In the second quarter, Perich caught a 19-yard out route to put Minnesota in better position to tie the game. But on a double-pass trick play, Perich felt pressure as he went to throw and ate a 9-yard loss. The Gophers punted two plays later.

Coming off a true freshman season that included all-Big Ten and All-America honors, Perich was ballyhooed for the impact he could make on offense on top of the work he did on defense and special teams in 2024. Knee-jerk comparisons to last year’s Heisman Trophy winner, Colorado’s Travis Hunter, might have saddled him with unrealistic expectations going into his sophomore season.

The Esko, Minn., native has yet to make a similar splash through three games this season and might be too eager to make an impact in all three phases of the game. It sometimes seems as if he’s looking to hit two home runs in each at-bat and losing focus in the process.

“All great players go through adversity,” Fleck said. “This is probably his first piece of adversity in the 15 months he’s been here.”
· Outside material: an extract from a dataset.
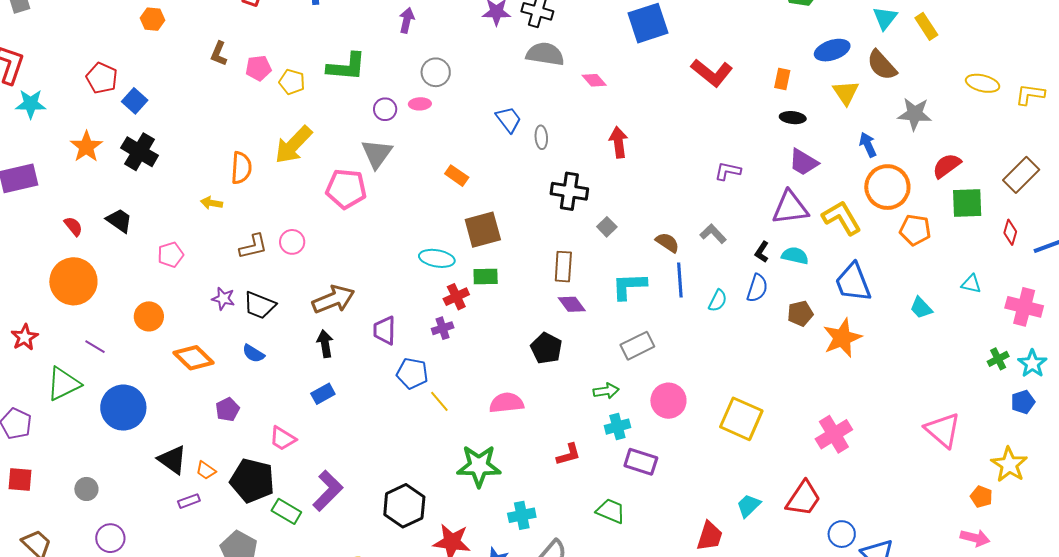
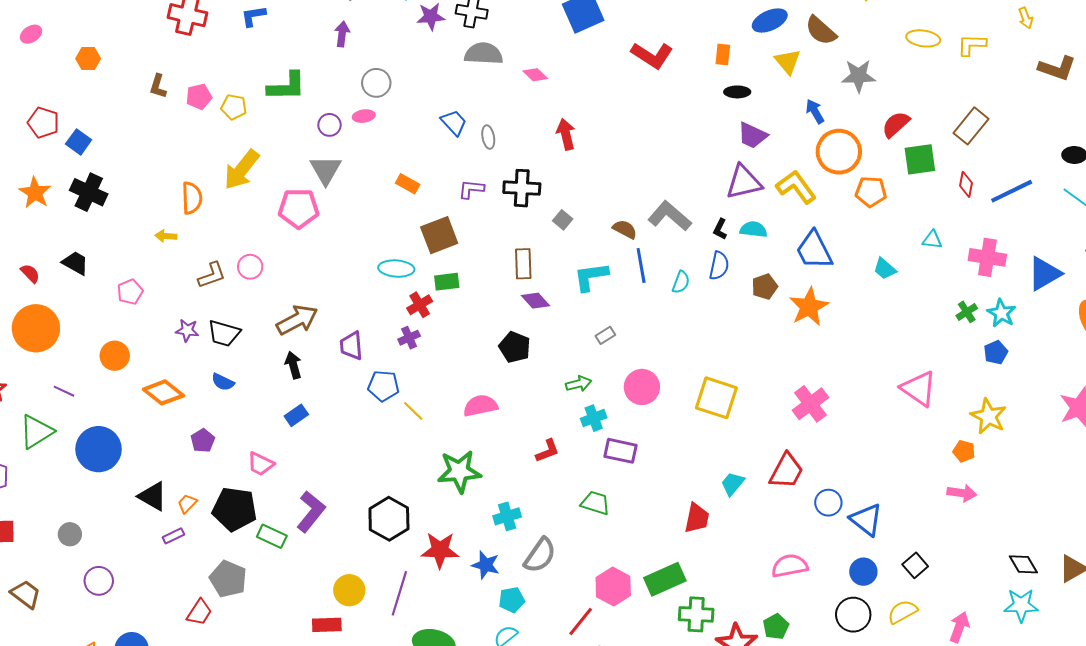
purple L-shape: (728, 171) -> (471, 189), moved
gray L-shape: (713, 234) -> (670, 216), size x1.6
gray rectangle: (637, 346) -> (605, 335), size x0.6
orange trapezoid: (206, 470) -> (187, 504), turned 105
“Adversity strengthens you, if you use it properly,” Fleck added. “You swallow the pill of adversity, and you take accountability and responsibility for it. We all do. It’s going to make him better.”

The muffed punt might be the most glaring example of how the sophomore is trying to do too much because he didn’t follow the coaching standard of getting away from a bouncing ball.

Trailing 17-14, the Gophers’ defense forced Cal to punt from its 47-yard line with eight minutes left. The ball hopped inside the 20 and was rolling at the 8-yard line when Perich went to grab it but it bounced off his hands and right foot. Cal recovered and quickly scored a TD.

“Casual creates causalities,” Fleck said.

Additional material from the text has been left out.